In [1]:
import os
import sys

# add the 'src' directory as one where we can import modules
src_dir = os.path.join(os.getcwd(), os.pardir, 'src')
sys.path.append(src_dir)

from visualisation.ipython import *
from visualisation.graphs import *
from features.generate_features import *
from models.predict_model import *
from models.train_model import *
from IPython.display import HTML

%matplotlib inline
HTML(input_toggle())

# Spotify and Machine Learning

The music recommendation problem - why is this a challenge:
1. Scale of catalog - over 30 million songs available, how to determine which ones a user will like and listen to next?
2. Repeated consumption - unlike movies, television or books, users will listen to the same or similar tracks over and over, which can generate a lot of noise in the data
3. Music taste tends to be quite idiosyncratic and each user can have _vastly_ different preferences. As an example, some kinds of music that I like:
    * Instrumental guitar solos (e.g. Stevie Ray Vaughn)
    * Classic rock (e.g. AC/DC, Led Zeppelin)
    * 90's rap and hip hop (e.g. Tupac, Nas)
    * Contemporary electronic and EDM (e.g. deadmau5, Daft Punk)
    * Progressive rock (e.g. Porcupine Tree, Dream Theater)
    * More obscure progressive rock (e.g. Ayreon)
    * Classical piano (e.g. Chopin)
    * Jazz (e.g. Miles Davis)
    * Latin american pop rock (e.g. Mana, Juanes)
4. Implicit versus explicit rating - e.g. with Netflix, users explicitly rate movies, but feedback for music is implicit through streaming behaviour (how many times you listen to a song, do you listen to the whole song, etc.)
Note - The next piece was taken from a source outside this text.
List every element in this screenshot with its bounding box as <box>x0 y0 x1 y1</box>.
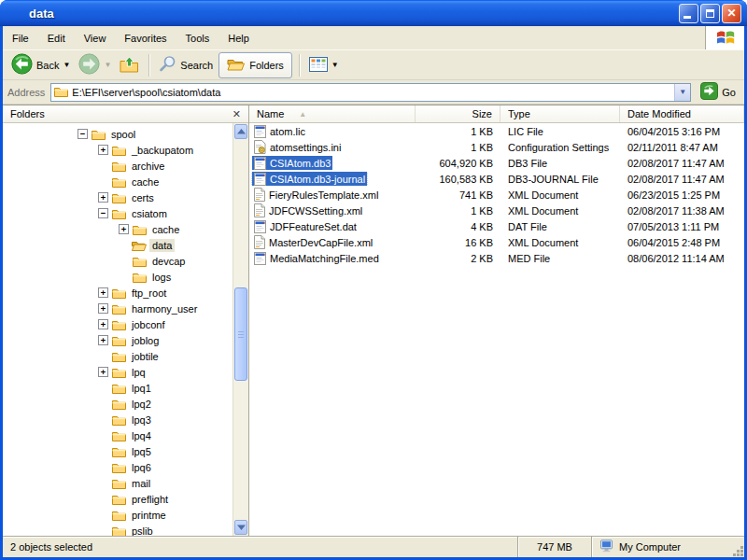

The diagram below illustrates the stack that Spotify uses to generate the now famous "Discover Weekly" playlist for each of its individual users:
    
![spotify-ecosystem](images/spotify-ecosystem.png)

# How do they do it?

Spotify uses three primary types of modelling techniques to create the "Discover Weekly" playlist and other music recommendation applications/algorithms:

### Collaborative filtering
1. Analysis and comparison of a user's behaviour and preferences versus other users and their preferences
2. Focus is on using user data to make predictions (e.g. number of times a particular song is played, songs saved on playlists, etc.)
3. Aggregate and remove temporal aspects of user data and then create (very large, sometimes sparse) matrices that represent user behaviour across genres, demographics, etc.
4. Theoretical size of MxN, where M is number of users (140 million users) and N is number of songs available (30 million songs)
5. Basically a lot of matrix multiplication, but optimization techniques are needed due to the large volume of data and high number of features (matrix factorization, probabilistic latent semantic analysis)
6. Spotify uses Luigi (Python) to build complex pipeline of jobs in order to enable collaborative filtering model workflow

### Natural Language Processing
1. Analysis of track metadata, music blogs, forums, social media, etc. to determine what adjectvies and descriptions are available for specific songs or artists
2. Categorise into buckets and then assign weights to each song/artist to determine probability that a particular description will be used to describe that item
3. These weighted categorical representations are then converted to a vector representation of a song/artist, which can then be used for comparison to determine similarity between songs or artists

### Raw audio analysis
1. Used primarily to include new songs that might not have enough social media/mainstream data or user playtime data
2. Analysis of raw features of the audio track (e.g. key, tempo, valence, duration, time signatures, verse/chorus frequency and breakdown, mode, etc.)
3. Spotify uses convolutional neural networks (CNNs) to analyse time-frequency representations of audio frames (basically excerpts of songs) and compute statistics of individual songs based on more musically objective factors

# Can we do better than Spotify?

The correct answer here is "probably not," but that doesn't mean we shouldn't try.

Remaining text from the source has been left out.